Poursuivant la tradition colbertiste de substituer des productions nationales aux importations, Orry de Fulvy, contrôleur des finances de Louis XV, soutient la création dans le château de Vincennes d’une première manufacture de porcelaine en 1740. Il y installe d’abord les frères Dubois, chimistes venus de la manufacture de Saint-Cloud. Déçu par leurs premiers résultats, il les remplace par le faïencier François Gravant, transfuge de la manufacture de Chantilly. Dès 1745, la qualité mise au point à Vincennes autorise l’obtention d’un privilège royal : la manufacture démarre sa production avec en particulier des fleurs de porcelaine montées sur tige de laiton, qui connaissent un grand succès. En 1748, elle invente les statuettes en biscuit, pâte cuite une seule fois et non émaillée. Malgré cela, elle reste déficitaire : afin d’éviter la faillite, Louis XV la subventionne largement et la transporte à Sèvres, d’abord dans une ancienne demeure de Lully. Rapidement, un nouvel atelier est construit à Sèvres pour l’accueillir ; en 1753 elle devient « Manufacture royale de Sèvres ». Pour soutenir la production, le roi se fait livrer, entre 1753 et 1755, un monumental service de table de 1800 pièces au fond bleu céleste ! A partir de 1759, Louis XV rachète entièrement la manufacture. Afin d’écouler sa production, il organise des expositions à l’approche de Noël pour vendre les pièces aux courtisans de Versailles, tout proche ; il les offre également comme cadeaux diplomatiques. Sous l’influence de madame de Pompadour, les meilleurs artistes de l’époque alimentent la manufacture : le sculpteur Etienne Maurice Falconet dessine des groupes en biscuit, les peintres Jean-Baptiste Oudry et François Boucher conçoivent des illustrations (sujets animaliers, groupes d’enfants, divinités, allégories…). La palette de couleurs s’élargit : aux bleus (lapis, le fameux bleu céleste, le gros bleu ou bleu foncé) s’adjoignent le vert puis le précieux rose, obtenu à partir d’un oxyde complexe d’or (la technique de cuisson ne permettant pas de recourir aux oxydes de fer utilisés pour les faïences ou la porcelaine dure). Au début du XIXe siècle, la manufacture abandonnera (à quelques exceptions près) la porcelaine tendre pour la porcelaine dure : la période de production de la porcelaine tendre à Sèvres est donc relativement courte (sur l’histoire de cette aventure manufacturière, on pourra se référer à cet article du Louvre-Lens).

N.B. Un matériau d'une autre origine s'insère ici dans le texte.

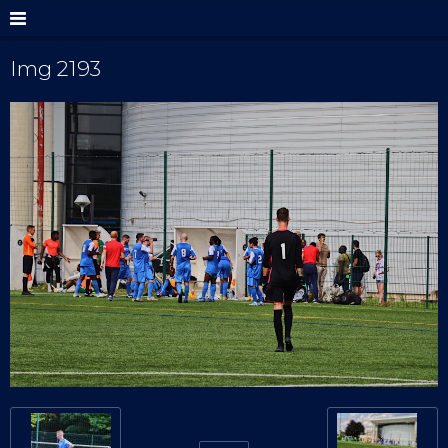
Img 2193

Tout au long des XIXe et XXe siècles, les Rothschild se sont attachés à rassembler les plus belles pièces de cette production, dont la finesse des coloris constitue à notre sens une caractéristique esthétique essentielle. Ses formes gracieuses et complexes sont profondément marquées par le goût rocaille, d’autant que la pâte se laisse aisément travailler à froid. A partir des années 1760/ 1770, certaines pièces sont toutefois nettement inspirées par le néo-classicisme (vases en forme d’urne, décors à l’antique…). La profusion et la variété des formes en constituent donc une autre caractéristique essentielle. L’exposition en rassemble une quantité impressionnante par sa qualité et sa variété, offrant un panorama à peu près complet de la production de la porcelaine tendre à Vincennes et à Sèvres. Compte tenu de la fermeture pour rénovation du musée de la manufacture de Sèvres (annoncée jusqu’en 2030), les pièces sont présentées dans la Grande Galerie du Mobilier national.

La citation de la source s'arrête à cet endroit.